**Problem to solve**
Drop the pictures and restate the rest of the listing word for word.

————————

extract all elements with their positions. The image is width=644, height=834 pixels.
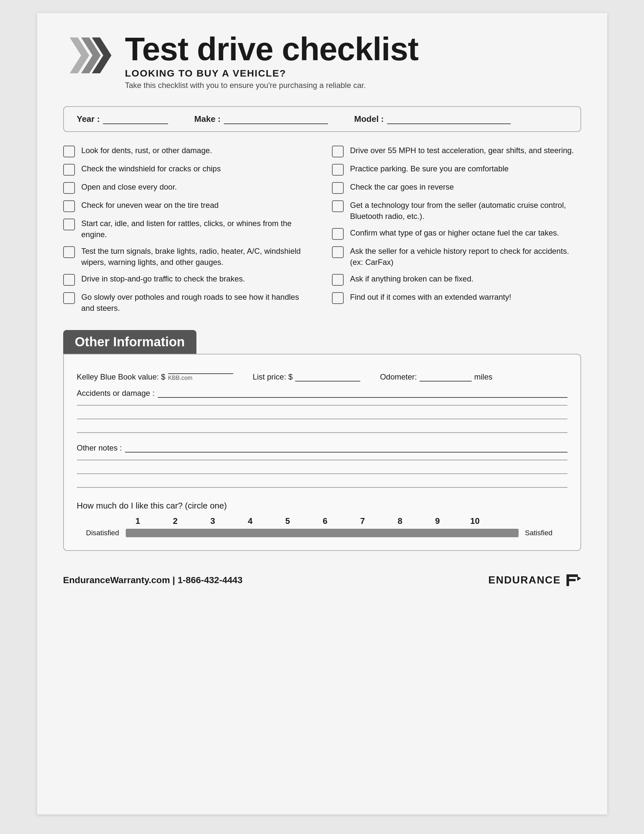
model-label: Model :	[354, 114, 384, 124]
rating-num-6[interactable]: 6	[307, 516, 344, 526]
footer: EnduranceWarranty.com | 1-866-432-4443 E…	[63, 567, 581, 587]
footer-brand: ENDURANCE	[488, 574, 581, 587]
endurance-logo-icon	[565, 574, 581, 587]
rating-num-10[interactable]: 10	[456, 516, 494, 526]
year-input[interactable]	[103, 114, 168, 124]
rating-bar	[126, 529, 518, 537]
subtitle-desc: Take this checklist with you to ensure y…	[125, 81, 419, 90]
checkbox-right-3[interactable]	[332, 200, 344, 212]
model-input[interactable]	[387, 114, 511, 124]
accidents-input[interactable]	[158, 388, 567, 398]
checklist-text-right-6: Ask if anything broken can be fixed.	[350, 273, 474, 284]
checklist-item-right-2: Check the car goes in reverse	[332, 181, 581, 194]
rating-question: How much do I like this car? (circle one…	[77, 501, 567, 511]
checklist-item-right-6: Ask if anything broken can be fixed.	[332, 273, 581, 286]
kbb-com: KBB.com	[168, 375, 233, 381]
list-price-field: List price: $	[253, 372, 361, 381]
header-text: Test drive checklist LOOKING TO BUY A VE…	[125, 32, 419, 90]
checklist-text-right-4: Confirm what type of gas or higher octan…	[350, 227, 559, 238]
checkbox-right-7[interactable]	[332, 292, 344, 304]
page: Test drive checklist LOOKING TO BUY A VE…	[37, 13, 607, 815]
checklist-text-right-3: Get a technology tour from the seller (a…	[350, 200, 581, 221]
checkbox-right-5[interactable]	[332, 246, 344, 258]
checklist-text-right-7: Find out if it comes with an extended wa…	[350, 292, 512, 303]
rating-label-disatisfied: Disatisfied	[77, 529, 119, 537]
rating-num-7[interactable]: 7	[344, 516, 381, 526]
checkbox-left-5[interactable]	[63, 246, 75, 258]
year-field: Year :	[77, 114, 168, 124]
checklist-item-left-0: Look for dents, rust, or other damage.	[63, 145, 312, 157]
checklist-item-left-7: Go slowly over potholes and rough roads …	[63, 292, 312, 314]
checkbox-left-1[interactable]	[63, 164, 75, 176]
checkbox-left-4[interactable]	[63, 218, 75, 230]
model-field: Model :	[354, 114, 511, 124]
make-input[interactable]	[224, 114, 328, 124]
rating-num-8[interactable]: 8	[381, 516, 419, 526]
rating-num-9[interactable]: 9	[419, 516, 456, 526]
checkbox-left-6[interactable]	[63, 274, 75, 286]
notes-input[interactable]	[125, 443, 567, 453]
rating-label-satisfied: Satisfied	[525, 529, 567, 537]
header: Test drive checklist LOOKING TO BUY A VE…	[63, 32, 581, 90]
odometer-label: Odometer:	[380, 372, 416, 381]
year-label: Year :	[77, 114, 100, 124]
rating-bar-row: Disatisfied Satisfied	[77, 529, 567, 537]
odometer-input[interactable]	[420, 372, 472, 381]
checklist-section: Look for dents, rust, or other damage.Ch…	[63, 145, 581, 314]
checklist-left-col: Look for dents, rust, or other damage.Ch…	[63, 145, 312, 314]
checklist-text-left-6: Drive in stop-and-go traffic to check th…	[81, 273, 245, 284]
chevrons-icon	[63, 34, 115, 76]
checklist-text-left-0: Look for dents, rust, or other damage.	[81, 145, 212, 156]
other-info-box: Kelley Blue Book value: $ KBB.com List p…	[63, 354, 581, 551]
checklist-item-right-1: Practice parking. Be sure you are comfor…	[332, 163, 581, 176]
checklist-item-right-3: Get a technology tour from the seller (a…	[332, 200, 581, 221]
text-line-4	[77, 457, 567, 460]
accidents-extra-lines	[77, 402, 567, 433]
checkbox-left-3[interactable]	[63, 200, 75, 212]
list-price-label: List price: $	[253, 372, 293, 381]
svg-marker-6	[577, 576, 581, 581]
checklist-text-left-3: Check for uneven wear on the tire tread	[81, 200, 219, 211]
rating-num-4[interactable]: 4	[232, 516, 269, 526]
svg-rect-4	[567, 574, 578, 577]
checklist-text-left-5: Test the turn signals, brake lights, rad…	[81, 246, 312, 267]
footer-contact: EnduranceWarranty.com | 1-866-432-4443	[63, 575, 243, 585]
accidents-row: Accidents or damage :	[77, 388, 567, 398]
notes-label: Other notes :	[77, 443, 122, 453]
rating-numbers: 12345678910	[77, 516, 567, 526]
checklist-text-right-5: Ask the seller for a vehicle history rep…	[350, 246, 581, 267]
checkbox-right-2[interactable]	[332, 182, 344, 194]
checkbox-left-2[interactable]	[63, 182, 75, 194]
checklist-item-right-7: Find out if it comes with an extended wa…	[332, 292, 581, 304]
rating-num-1[interactable]: 1	[119, 516, 157, 526]
rating-num-5[interactable]: 5	[269, 516, 307, 526]
kbb-label: Kelley Blue Book value: $	[77, 372, 165, 381]
odometer-field: Odometer: miles	[380, 372, 492, 381]
checklist-item-left-1: Check the windshield for cracks or chips	[63, 163, 312, 176]
rating-num-2[interactable]: 2	[157, 516, 194, 526]
checkbox-right-1[interactable]	[332, 164, 344, 176]
kbb-field: Kelley Blue Book value: $ KBB.com	[77, 364, 233, 381]
checkbox-left-0[interactable]	[63, 145, 75, 157]
other-information-section: Other Information Kelley Blue Book value…	[63, 330, 581, 551]
rating-num-3[interactable]: 3	[194, 516, 232, 526]
checklist-item-left-4: Start car, idle, and listen for rattles,…	[63, 218, 312, 240]
checkbox-left-7[interactable]	[63, 292, 75, 304]
svg-rect-5	[567, 579, 576, 581]
text-line-6	[77, 485, 567, 488]
checklist-item-right-5: Ask the seller for a vehicle history rep…	[332, 246, 581, 267]
accidents-label: Accidents or damage :	[77, 389, 155, 398]
checklist-item-right-0: Drive over 55 MPH to test acceleration, …	[332, 145, 581, 157]
odometer-suffix: miles	[474, 372, 492, 381]
checklist-text-left-2: Open and close every door.	[81, 181, 177, 192]
kbb-input[interactable]	[168, 364, 233, 374]
make-field: Make :	[194, 114, 328, 124]
checkbox-right-0[interactable]	[332, 145, 344, 157]
notes-extra-lines	[77, 457, 567, 488]
checklist-item-left-6: Drive in stop-and-go traffic to check th…	[63, 273, 312, 286]
checkbox-right-6[interactable]	[332, 274, 344, 286]
checklist-text-left-1: Check the windshield for cracks or chips	[81, 163, 221, 174]
checklist-text-right-0: Drive over 55 MPH to test acceleration, …	[350, 145, 574, 156]
list-price-input[interactable]	[295, 372, 360, 381]
checkbox-right-4[interactable]	[332, 228, 344, 240]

————————

**Task result**
extract all elements with their positions. The image is width=644, height=834 pixels.
model-label: Model :	[354, 114, 384, 124]
rating-num-6[interactable]: 6	[307, 516, 344, 526]
footer: EnduranceWarranty.com | 1-866-432-4443 E…	[63, 567, 581, 587]
footer-brand: ENDURANCE	[488, 574, 581, 587]
endurance-logo-icon	[565, 574, 581, 587]
rating-num-10[interactable]: 10	[456, 516, 494, 526]
year-input[interactable]	[103, 114, 168, 124]
rating-bar	[126, 529, 518, 537]
subtitle-desc: Take this checklist with you to ensure y…	[125, 81, 419, 90]
checkbox-right-3[interactable]	[332, 200, 344, 212]
model-input[interactable]	[387, 114, 511, 124]
accidents-input[interactable]	[158, 388, 567, 398]
checklist-text-right-6: Ask if anything broken can be fixed.	[350, 273, 474, 284]
checklist-item-right-2: Check the car goes in reverse	[332, 181, 581, 194]
rating-question: How much do I like this car? (circle one…	[77, 501, 567, 511]
checklist-item-right-6: Ask if anything broken can be fixed.	[332, 273, 581, 286]
kbb-com: KBB.com	[168, 375, 233, 381]
list-price-field: List price: $	[253, 372, 361, 381]
header-text: Test drive checklist LOOKING TO BUY A VE…	[125, 32, 419, 90]
checklist-text-right-4: Confirm what type of gas or higher octan…	[350, 227, 559, 238]
checkbox-right-7[interactable]	[332, 292, 344, 304]
page: Test drive checklist LOOKING TO BUY A VE…	[37, 13, 607, 815]
checklist-text-right-3: Get a technology tour from the seller (a…	[350, 200, 581, 221]
checkbox-right-5[interactable]	[332, 246, 344, 258]
checklist-text-right-7: Find out if it comes with an extended wa…	[350, 292, 512, 303]
rating-label-disatisfied: Disatisfied	[77, 529, 119, 537]
rating-num-7[interactable]: 7	[344, 516, 381, 526]
checkbox-left-5[interactable]	[63, 246, 75, 258]
year-field: Year :	[77, 114, 168, 124]
checklist-item-left-0: Look for dents, rust, or other damage.	[63, 145, 312, 157]
checklist-item-left-7: Go slowly over potholes and rough roads …	[63, 292, 312, 314]
checkbox-left-1[interactable]	[63, 164, 75, 176]
checkbox-left-4[interactable]	[63, 218, 75, 230]
model-field: Model :	[354, 114, 511, 124]
make-input[interactable]	[224, 114, 328, 124]
rating-num-8[interactable]: 8	[381, 516, 419, 526]
rating-num-9[interactable]: 9	[419, 516, 456, 526]
checkbox-left-6[interactable]	[63, 274, 75, 286]
notes-input[interactable]	[125, 443, 567, 453]
rating-label-satisfied: Satisfied	[525, 529, 567, 537]
header: Test drive checklist LOOKING TO BUY A VE…	[63, 32, 581, 90]
odometer-label: Odometer:	[380, 372, 416, 381]
year-label: Year :	[77, 114, 100, 124]
rating-bar-row: Disatisfied Satisfied	[77, 529, 567, 537]
odometer-input[interactable]	[420, 372, 472, 381]
checklist-section: Look for dents, rust, or other damage.Ch…	[63, 145, 581, 314]
checklist-left-col: Look for dents, rust, or other damage.Ch…	[63, 145, 312, 314]
checklist-text-left-6: Drive in stop-and-go traffic to check th…	[81, 273, 245, 284]
chevrons-icon	[63, 34, 115, 76]
checklist-text-left-0: Look for dents, rust, or other damage.	[81, 145, 212, 156]
other-info-box: Kelley Blue Book value: $ KBB.com List p…	[63, 354, 581, 551]
checklist-item-right-1: Practice parking. Be sure you are comfor…	[332, 163, 581, 176]
checklist-item-right-3: Get a technology tour from the seller (a…	[332, 200, 581, 221]
text-line-4	[77, 457, 567, 460]
accidents-extra-lines	[77, 402, 567, 433]
checkbox-left-3[interactable]	[63, 200, 75, 212]
list-price-label: List price: $	[253, 372, 293, 381]
svg-marker-6	[577, 576, 581, 581]
checklist-text-left-3: Check for uneven wear on the tire tread	[81, 200, 219, 211]
rating-num-4[interactable]: 4	[232, 516, 269, 526]
svg-rect-4	[567, 574, 578, 577]
checklist-text-left-5: Test the turn signals, brake lights, rad…	[81, 246, 312, 267]
footer-contact: EnduranceWarranty.com | 1-866-432-4443	[63, 575, 243, 585]
accidents-row: Accidents or damage :	[77, 388, 567, 398]
notes-label: Other notes :	[77, 443, 122, 453]
rating-numbers: 12345678910	[77, 516, 567, 526]
checklist-text-right-5: Ask the seller for a vehicle history rep…	[350, 246, 581, 267]
checkbox-right-2[interactable]	[332, 182, 344, 194]
checkbox-left-2[interactable]	[63, 182, 75, 194]
checklist-item-right-7: Find out if it comes with an extended wa…	[332, 292, 581, 304]
rating-num-1[interactable]: 1	[119, 516, 157, 526]
rating-num-5[interactable]: 5	[269, 516, 307, 526]
kbb-label: Kelley Blue Book value: $	[77, 372, 165, 381]
odometer-field: Odometer: miles	[380, 372, 492, 381]
checklist-item-left-1: Check the windshield for cracks or chips	[63, 163, 312, 176]
rating-num-2[interactable]: 2	[157, 516, 194, 526]
checkbox-right-1[interactable]	[332, 164, 344, 176]
kbb-field: Kelley Blue Book value: $ KBB.com	[77, 364, 233, 381]
checkbox-left-0[interactable]	[63, 145, 75, 157]
other-information-section: Other Information Kelley Blue Book value…	[63, 330, 581, 551]
rating-num-3[interactable]: 3	[194, 516, 232, 526]
checklist-item-left-4: Start car, idle, and listen for rattles,…	[63, 218, 312, 240]
checkbox-left-7[interactable]	[63, 292, 75, 304]
svg-rect-5	[567, 579, 576, 581]
text-line-6	[77, 485, 567, 488]
checklist-item-right-5: Ask the seller for a vehicle history rep…	[332, 246, 581, 267]
accidents-label: Accidents or damage :	[77, 389, 155, 398]
checklist-item-right-0: Drive over 55 MPH to test acceleration, …	[332, 145, 581, 157]
odometer-suffix: miles	[474, 372, 492, 381]
checklist-text-left-2: Open and close every door.	[81, 181, 177, 192]
kbb-input[interactable]	[168, 364, 233, 374]
make-field: Make :	[194, 114, 328, 124]
checkbox-right-0[interactable]	[332, 145, 344, 157]
notes-extra-lines	[77, 457, 567, 488]
checklist-item-left-6: Drive in stop-and-go traffic to check th…	[63, 273, 312, 286]
checkbox-right-6[interactable]	[332, 274, 344, 286]
checklist-text-left-1: Check the windshield for cracks or chips	[81, 163, 221, 174]
checklist-text-right-0: Drive over 55 MPH to test acceleration, …	[350, 145, 574, 156]
list-price-input[interactable]	[295, 372, 360, 381]
checkbox-right-4[interactable]	[332, 228, 344, 240]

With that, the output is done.